Ensuring the participation of persons with disabilities in COVID data collection efforts
This challenge comes at a time when routine practices in the planning and implementation of data collection efforts are disrupted due to COVID’19. For example, ensuring the participation and empowerment of persons with disabilities through data collection activities is frequently supported by using participatory research methods that entail face to face interaction with participants. Mechanisms like workshops and steering/advisory group meetings involving persons with disabilities also help ensure disability representation in the planning and interpretation of data. In a time of restricted movement, such communication and activities may need to run via technology-based solutions.
However, a practical challenge is that many persons with disabilities, particularly in low- and middle-income countries often have poorer access to the appropriate technology needed for these solutions to reach them (e.g., internet-enabled devices for online data collection). In these contexts, the onus is on the planners of research to incorporate other strategies, for example, looking at ways to provide this technology to participants with disabilities and supplementing with other social distancing compliant approaches, such as phone-based or other offline data collection methods. Even where appropriate technology is put in place, accessibility needs to be ensured for all persons with disabilities. This requires making full use of accessibility features offered by technology (e.g., large font option in online surveys) as well as making sure offline inclusive practices (e.g., ensuring sign language interpreters are provided for workshops) are carried over during new approaches to research (e.g., web-based planning meetings).

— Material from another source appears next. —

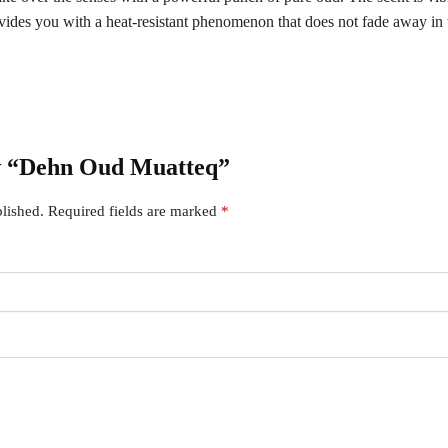
vides you with a heat-resistant phenomenon that does not fade away in 
iew “Dehn Oud Muatteq”
lished.
Required fields are marked
*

Looking at the speed at which new data and evidence needs to be generated, and the inability to apply “business as usual” evidence generation practices, there is a danger that in a desire to collect rapid good quality data about coronavirus and disability, we inadvertently do this without the participation of those of us who are most crucial to shaping and guiding these data collection efforts. Persons with disabilities. Obtaining robust disability data is integral to an inclusive coronavirus response, but so is how we go about getting this data. Going forward, we must ensure that our data and evidence generation practices stay inclusive of persons with disabilities. Nothing about the world is business as usual right now. But the full participation of persons with disabilities in all areas of activity — including data collection — should be.